Hari Senin masih diisi dengan wajah suntuk murid-murid yang mau berangkat ke sekolah karena malas mengawali hari pertama dalam seminggu. Setelah hari Minggu bersantai-santai di rumah, tentu saja mereka malas memulai kegiatan belajar lagi.
Putri juga merasakan hal yang sama, walau alasannya memasang wajah malas begini sedikit berbeda dari yang lainnya. Dia bisa begini karena seorang Jaka Mahardika.
Kemarin Vian memang sudah menceritakan masalah yang dialaminya, tapi masih ada beberapa bagian yang tidak ingin dikatakan. Bagian yang seharusnya penting, tapi belum boleh diketahui oleh Putri.
Putri menghela napas, mungkin dia memang harus menunggu sampai Jaka atau Vian siap bercerita.
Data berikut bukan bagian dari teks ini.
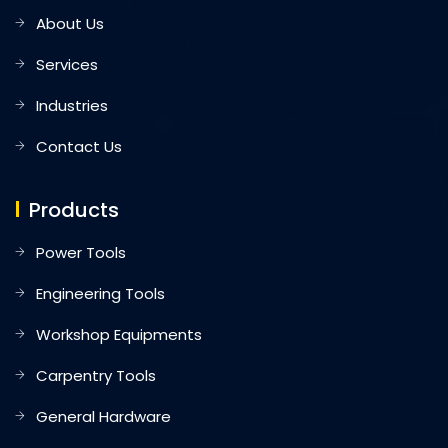
About Us
Services
Industries
Contact Us
Products
Power Tools
Engineering Tools
Workshop Equipments
Carpentry Tools
General Hardware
Kalau cowok itu tidak menceritakannya secara detail, dia juga tidak tahu bagaimana harus membantu.
"Sudahlah," gumam Putri sambil mengeluarkan ponselnya dari saku rok seragam yang dipakainya kemudian menatap layar yang menyala, lagi-lagi kakaknya mengirim pesan hanya untuk menanyakan apa dia sudah sampai sekolah.
Seseorang merebut ponsel touch screen berwarna putih itu dari tangan Putri, "Siapa cowok ini?"
Putri menengok ke arah pelaku perebut ponsel. Ini pasti Vian, "Dia kakakku. Kembalikan ponselku, Vian."
Vian menjauhkan ponsel yang sedang dipegangnya, "Tunggu sebentar."
"Apa yang mau kau lakukan? Cepat kembalikan!"
Dengan cepat jemari Vian bergerak di layar ponsel untuk menyimpan nomornya, "Ini kukembalikan dengan bonus nomor ponselku."
Putri dengan bingung kembali mengambil ponsel yang diberikan Vian. Cowok ini mau memberitahu nomornya? Sejak dulu dia memang sangat ingin tahu, tapi tidak disangka Vian mau memberi tahu tanpa perlu diminta.
"Jaka tidak akan menghubungimu."
Tentu saja tidak akan. Memangnya untuk apa Jaka menghubunginya? Putri menatap kontak dengan nama Vian dengan tatapan malas, "Aku tahu."
"Sebagai gantinya aku pasti menghubungimu," dengan santai Vian mengambil beberapa helai rambut panjang Putri kemudian menciumnya.
Putri langsung mengambil jarak untuk menjauh, terkejut dengan interaksi yang diterimanya, "Berhenti menciumku seenaknya!"
Vian memberikan sebuah senyum kemenangan, tidak sia-sia dia sudah menggantikan Jaka hari ini, "Sudah kukatakan kan aku tidak akan menahan diri? Jadi berhenti protes dan nikmati saja."
"Apanya yang dinikmati?" protes Putri dengan nada jengkel.
"Nikmati hal yang hanya bisa kulakukan."
Bagaimana bisa dinikmati? Rasanya semakin membuat kesal karena Vian melakukan sesuatu tanpa lihat situasi dan kondisi. Putri menghela napas saat Vian malah berjalan pergi tanpa mengatakan apa-apa lagi. Apa tidak aneh dia mulai terbiasa dengan ini?